Combien d’inventions qui composent notre quotidien  ont été moquées au moment de leur création. De l’utilisation de l’électricité à l’automobile en passant par l’aviation militaire, l’ordinateur personnel et même l’internet, les experts les plus réputés dans leurs domaines n’ont-ils pas prédit leur fin imminente ? C’est la démonstration de la première loi de Clarke (3, 4), qui suggère que lorsqu’un savant reconnu mais vieillissant estime que quelque chose est possible, il a presque certainement raison ; mais lorsqu’il déclare que quelque chose est impossible, il a très probablement tort.

Le billet Q049 de Claire Dellatolas intitulé  Comment créer une passerelle entre opérationnels et prospectivistes pour se projeter dans un futur complexe ?  précise que « Les opérationnels de l’armée ont besoin, pour s’y préparer, de se projeter dans le futur, y compris dans des scénarios invraisemblables. Les prospectivistes, capables d’envisager l’inimaginable, produisent des fictions futuristes inspirantes. Ces fictions sortent du cadre, c’est leur rôle, mais parfois trop pour que les opérationnels puissent s’en saisir. »

Alors, comment créer une passerelle entre le rêve et le terre-à-terre ? Est-ce que le retour aux fondamentaux est nécessaire pour mieux anticiper ?

Dans le billet Q004 Pourquoi faut-il jouer avec les modèles mentaux pour anticiper les futurs ? Quentin Ladetto nous rappelle qu’un programme d’anticipation (ex-prospective) technologique a pour raison d’être de fournir un avantage (technologique) et d’anticiper les risques et opportunités liées à celles-ci… On souhaite éviter ou créer une “surprise” technologique par rapport à un adversaire. Le cas est concret, il s’agit donc bien de concentrer le travail sur les schémas d’anticipation probables.

Le passé est un présent pour l’avenir.

Si l’exploration du champ des possibles s’opère volontairement en dehors de toutes contraintes, son résultat ne pourra quand même pas se soustraire à certaines règles de base.

Un jour, j’ai rencontré fortuitement l’ami d’un ami, qui m’a entrepris pour me vendre un boitier d’économie de carburant pour ma voiture. Lorsque je lui ai demandé des précisions sur son mode de fonctionnement il m’a répondu que je ne pouvais pas comprendre parce que c’était trop en avance sur nos domaines de connaissances, mais que c’était prouvé scientifiquement par « les » universités américaines et que … … admettons. Admettons que je sois un savant vieillissant et que je sois, de fait, fermé à l’impossible (Clarke).
J’ai pris rendez-vous le lendemain pour qu’il me présente l’objet miraculeux, un boitier pouvant contenir de l’électronique, qui se branche au pôle négatif de la batterie du véhicule, uniquement. Pas moyen de se connecter au boitier pour vérifier les économies de consommation, mais le résultat viendra de lui-même au bout de quelques pleins.

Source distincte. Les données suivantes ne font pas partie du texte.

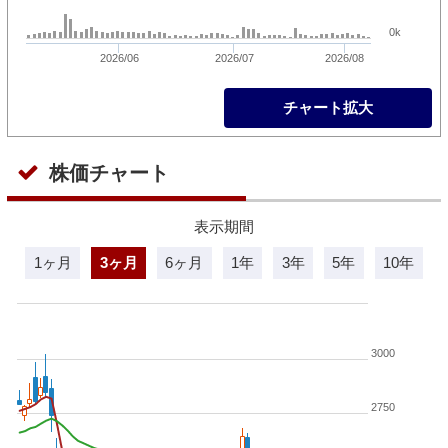
0k
2026/06
2026/07
2026/08
チャート拡大
株価チャート
表示期間
1ヶ月
3ヶ月
6ヶ月
1年
3年
5年
10年
3000
2750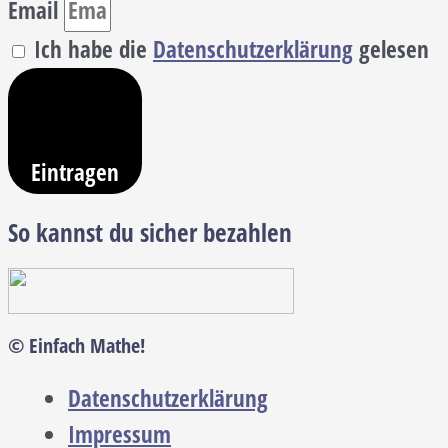
Email
Ich habe die
Datenschutzerklärung
gelesen
Eintragen
So kannst du sicher bezahlen
© Einfach Mathe!
Datenschutzerklärung
Impressum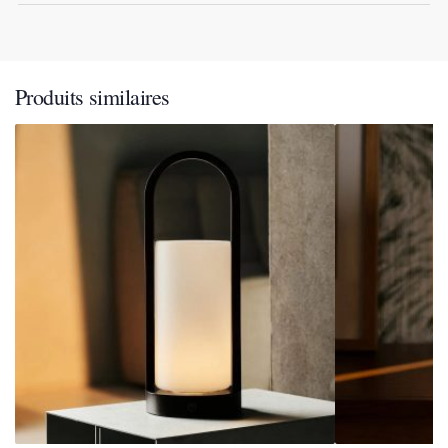
Produits similaires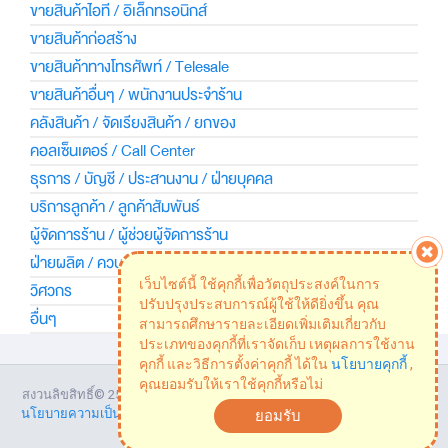
ขายสินค้าไอที / อิเล็กทรอนิกส์
ขายสินค้าก่อสร้าง
ขายสินค้าทางโทรศัพท์ / Telesale
ขายสินค้าอื่นๆ / พนักงานประจำร้าน
คลังสินค้า / จัดเรียงสินค้า / ยกของ
คอลเซ็นเตอร์ / Call Center
ธุรการ / บัญชี / ประสานงาน / ฝ่ายบุคคล
บริการลูกค้า / ลูกค้าสัมพันธ์
ผู้จัดการร้าน / ผู้ช่วยผู้จัดการร้าน
ฝ่ายผลิต / ควบคุมคุณภาพ / โรงงาน
เว็บไซต์นี้ ใช้คุกกี้เพื่อวัตถุประสงค์ในการ
วิศวกร
ปรับปรุงประสบการณ์ผู้ใช้ให้ดียิ่งขึ้น คุณ
อื่นๆ
สามารถศึกษารายละเอียดเพิ่มเติมเกี่ยวกับ
ประเภทของคุกกี้ที่เราจัดเก็บ เหตุผลการใช้งาน
คุกกี้ และวิธีการตั้งค่าคุกกี้ ได้ใน
นโยบายคุกกี้
,
คุณยอมรับให้เราใช้คุกกี้หรือไม่
สงวนลิขสิทธิ์©
2569 JOBshopthai.com | Powered by
Adecco Thailand
|
นโยบายความเป็นส่วนตัว
|
ข้อตกลงบริการของบริษัท
|
นโยบายเรื่องการใช้
ยอมรับ
Cookie
|
v.1.1.7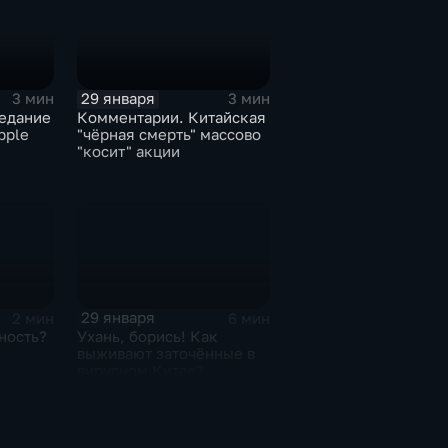
29 января
3 мин
3 мин
едание
Комментарии. Китайская
pple
"чёрная смерть" массово
"косит" акции
29 января
2 мин
6 мин
ность?
Ухань, борись! Как
выживают заточённые в
вирусном Китае?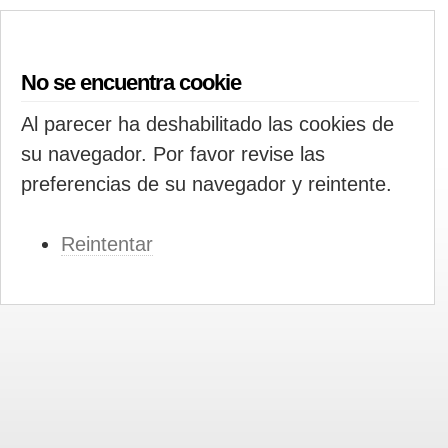
No se encuentra cookie
Al parecer ha deshabilitado las cookies de
su navegador. Por favor revise las
preferencias de su navegador y reintente.
Reintentar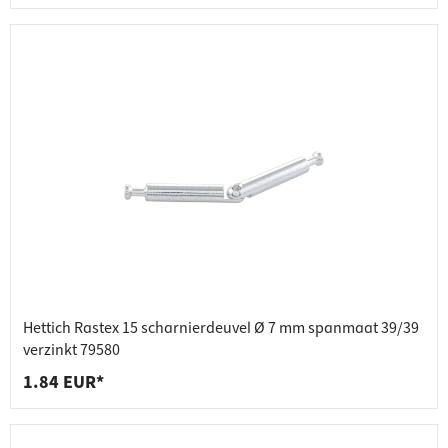
Hettich Rastex 15 scharnierdeuvel Ø 7 mm spanmaat 39/39
verzinkt 79580
1.84 EUR*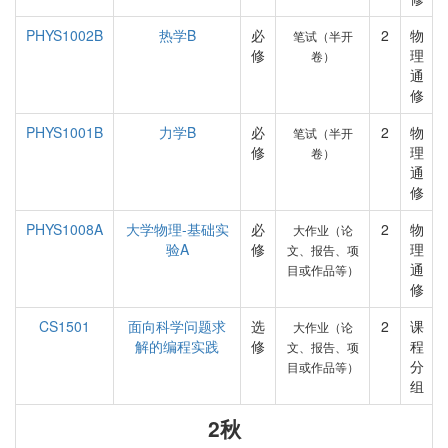
PHYS1002B
热学B
必
2
物
笔试（半开
修
理
卷）
通
修
PHYS1001B
力学B
必
2
物
笔试（半开
修
理
卷）
通
修
PHYS1008A
大学物理-基础实
必
2
物
大作业（论
验A
修
理
文、报告、项
通
目或作品等）
修
CS1501
面向科学问题求
选
2
课
大作业（论
解的编程实践
修
程
文、报告、项
分
目或作品等）
组
2秋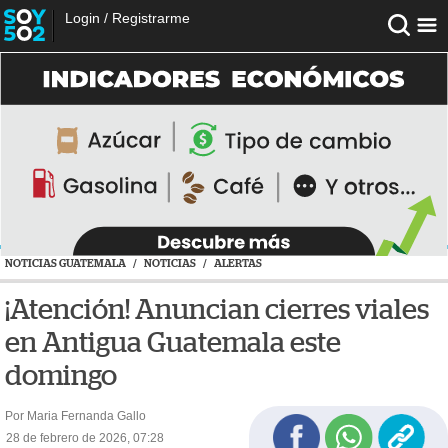
Login
/
Registrarme
NOTICIAS GUATEMALA
/
NOTICIAS
/
ALERTAS
¡Atención! Anuncian cierres viales
en Antigua Guatemala este
domingo
Por Maria Fernanda Gallo
28 de febrero de 2026, 07:28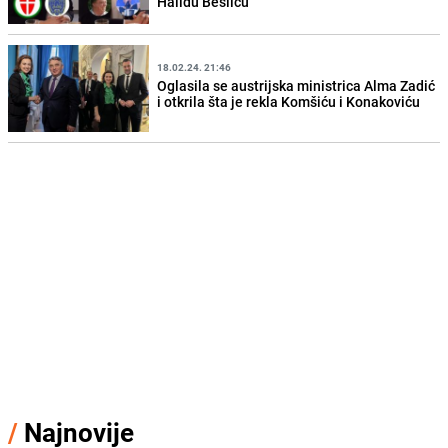
Halidu Bešliću
18.02.24. 21:46
Oglasila se austrijska ministrica Alma Zadić
i otkrila šta je rekla Komšiću i Konakoviću
/
Najnovije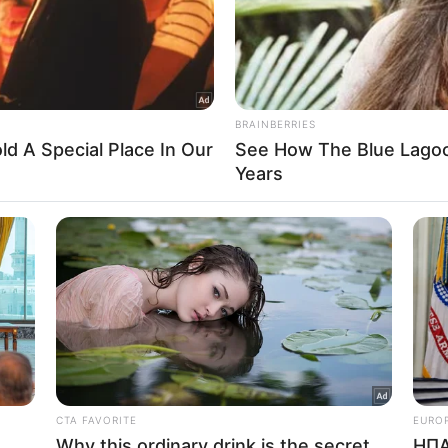
In
to opt-out of processing my Personal Data for Targeted
ing.
In
o opt-out of Collection, Use, Retention, Sale, and/or Sharing
ersonal Data that Is Unrelated with the Purposes for which it
lected.
Out
consents
o allow Google to enable storage related to advertising like cookies on
evice identifiers in apps.
o allow my user data to be sent to Google for online advertising
s.
to allow Google to send me personalized advertising.
o allow Google to enable storage related to analytics like cookies on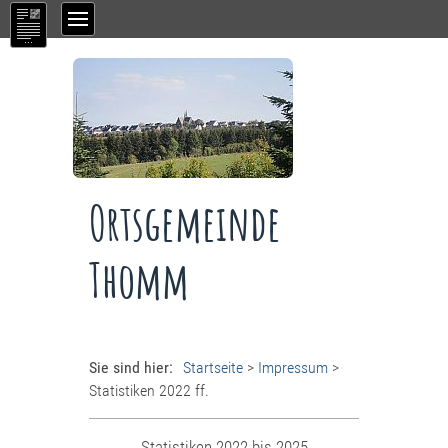
Ortsgemeinde
Thomm
Sie sind hier:
Startseite
>
Impressum
>
Statistiken 2022 ff.
Statistiken 2022 bis 2025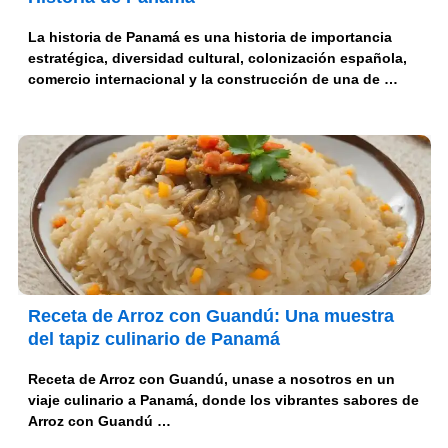
La historia de Panamá es una historia de importancia
estratégica, diversidad cultural, colonización española,
comercio internacional y la construcción de una de …
Receta de Arroz con Guandú: Una muestra
del tapiz culinario de Panamá
Receta de Arroz con Guandú, unase a nosotros en un
viaje culinario a Panamá, donde los vibrantes sabores de
Arroz con Guandú …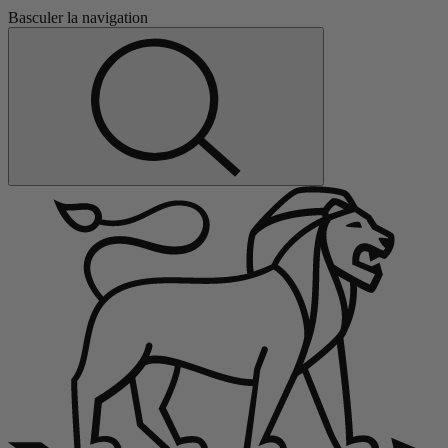
Basculer la navigation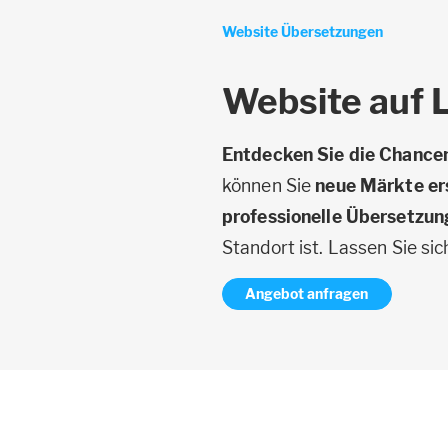
Website Übersetzungen
Website auf 
Entdecken Sie die Chancen,
können Sie
neue Märkte er
professionelle Übersetzun
Standort ist. Lassen Sie si
Angebot anfragen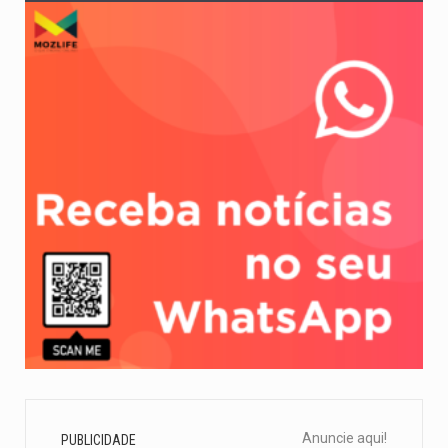
Anuncie aqui!
PUBLICIDADE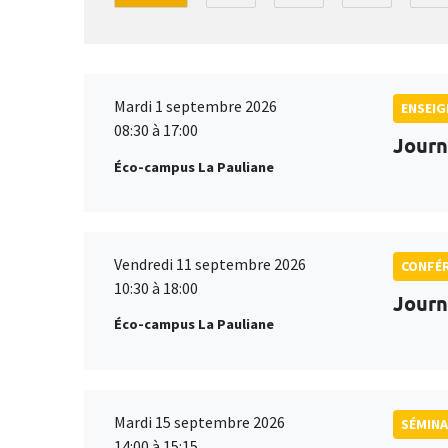
Mardi 1 septembre 2026
ENSEI
08:30 à 17:00
Journ
Éco-campus La Pauliane
Vendredi 11 septembre 2026
CONFÉ
10:30 à 18:00
Journ
Éco-campus La Pauliane
Mardi 15 septembre 2026
SÉMINA
14:00 à 15:15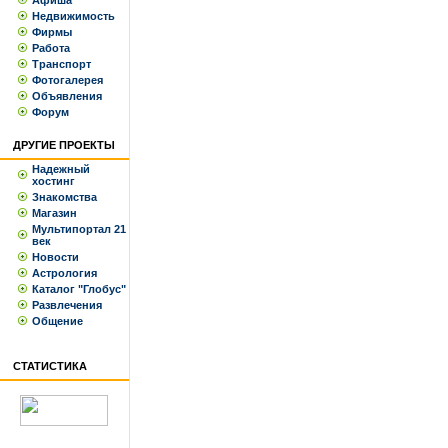
Афиша
Недвижимость
Фирмы
Работа
Транспорт
Фотогалерея
Объявления
Форум
ДРУГИЕ ПРОЕКТЫ
Надежный
хостинг
Знакомства
Магазин
Мультипортал 21
век
Новости
Астрология
Каталог "Глобус"
Развлечения
Общение
СТАТИСТИКА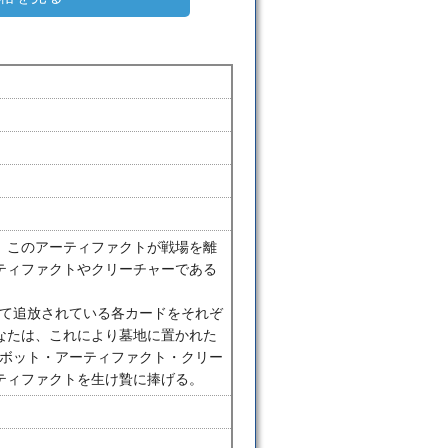
、このアーティファクトが戦場を離
ティファクトやクリーチャーである
によって追放されている各カードをそれぞ
なたは、これにより墓地に置かれた
ロボット・アーティファクト・クリー
ティファクトを生け贄に捧げる。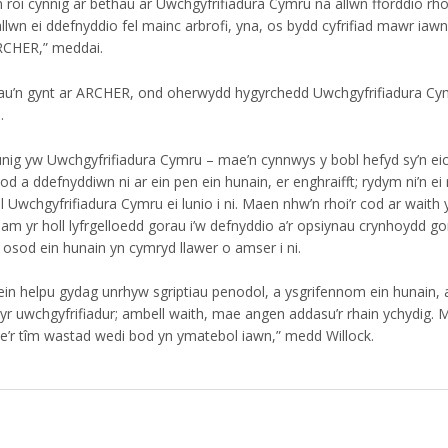
 roi cynnig ar bethau ar Uwchgyfrifiadura Cymru na allwn fforddio rho
Gallwn ei ddefnyddio fel mainc arbrofi, yna, os bydd cyfrifiad mawr ia
ARCHER,” meddai.
lhau’n gynt ar ARCHER, ond oherwydd hygyrchedd Uwchgyfrifiadura Cy
.
 unig yw Uwchgyfrifiadura Cymru – mae’n cynnwys y bobl hefyd sy’n eic
od a ddefnyddiwn ni ar ein pen ein hunain, er enghraifft; rydym ni’n ei 
wchgyfrifiadura Cymru ei lunio i ni. Maen nhw’n rhoi’r cod ar waith y
 yr holl lyfrgelloedd gorau i’w defnyddio a’r opsiynau crynhoydd go
 osod ein hunain yn cymryd llawer o amser i ni.
n helpu gydag unrhyw sgriptiau penodol, a ysgrifennom ein hunain, ar 
r uwchgyfrifiadur; ambell waith, mae angen addasu’r rhain ychydig
’r tîm wastad wedi bod yn ymatebol iawn,” medd Willock.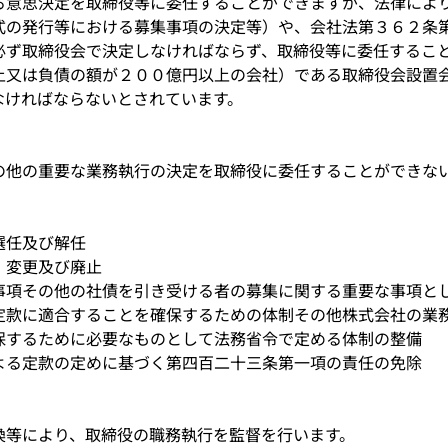
る意思決定を取締役等に委任することができますが、法律によ
式の発行等における募集事項の決定等）や、会社法第３６２条
必ず取締役会で決定しなければならず、取締役等に委任するこ
上又は負債の額が２００億円以上の会社）である取締役会設置
なければならないとされています。
の他の重要な業務執行の決定を取締役に委任することができな
選任及び解任
、変更及び廃止
事項その他の社債を引き受ける者の募集に関する重要な事項と
定款に適合することを確保するための体制その他株式会社の業
保するために必要なものとして法務省令で定める体制の整備
よる定款の定めに基づく第四百二十三条第一項の責任の免除
換等により、取締役の職務執行を監督を行います。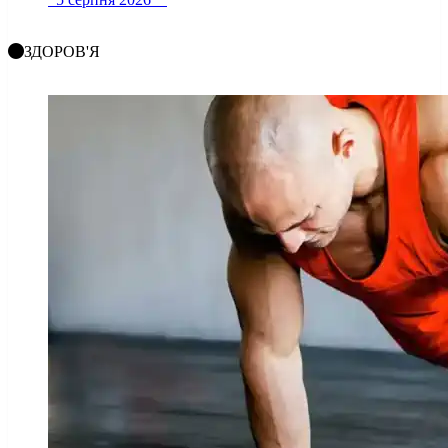
ЗДОРОВ'Я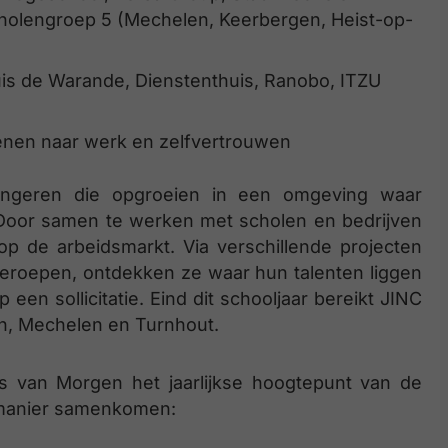
holengroep 5 (Mechelen, Keerbergen, Heist-op-
uis de Warande, Dienstenthuis, Ranobo, ITZU
penen naar werk en zelfvertrouwen
jongeren die opgroeien in een omgeving waar
 Door samen te werken met scholen en bedrijven
p de arbeidsmarkt. Via verschillende projecten
eroepen, ontdekken ze waar hun talenten liggen
en sollicitatie. Eind dit schooljaar bereikt JINC
en, Mechelen en Turnhout.
s van Morgen het jaarlijkse hoogtepunt van de
e manier samenkomen: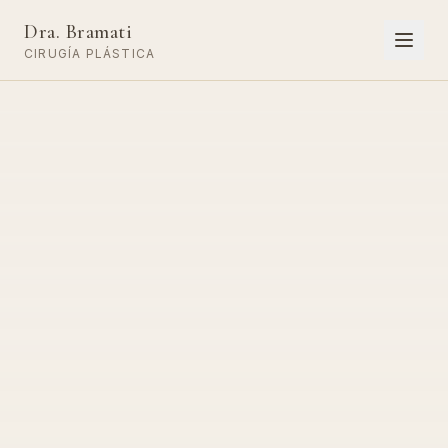
Dra. Bramati
CIRUGÍA PLÁSTICA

Donc, un boitier sans affichage, sans interface, connecté uniquement au pôle négatif de la batterie est censé me faire économiser du carburant.

Retour aux fondamentaux : que ce soit aujourd’hui ou dans tous les futurs imaginables,

  1. L’électricité et l’électronique sont basés sur le mouvement des électrons. Sans différence de potentiel (connexion au + et -), les électrons des matériaux resteront à leur place, solidement liés au noyau de leurs atomes respectifs.

  2. Admettons que le champ électrique généré par les fils des bougies soit suffisant pour alimenter un circuit électronique dans le boitier. Dans ce cas la connexion au pôle négatif de la batterie serait inutile.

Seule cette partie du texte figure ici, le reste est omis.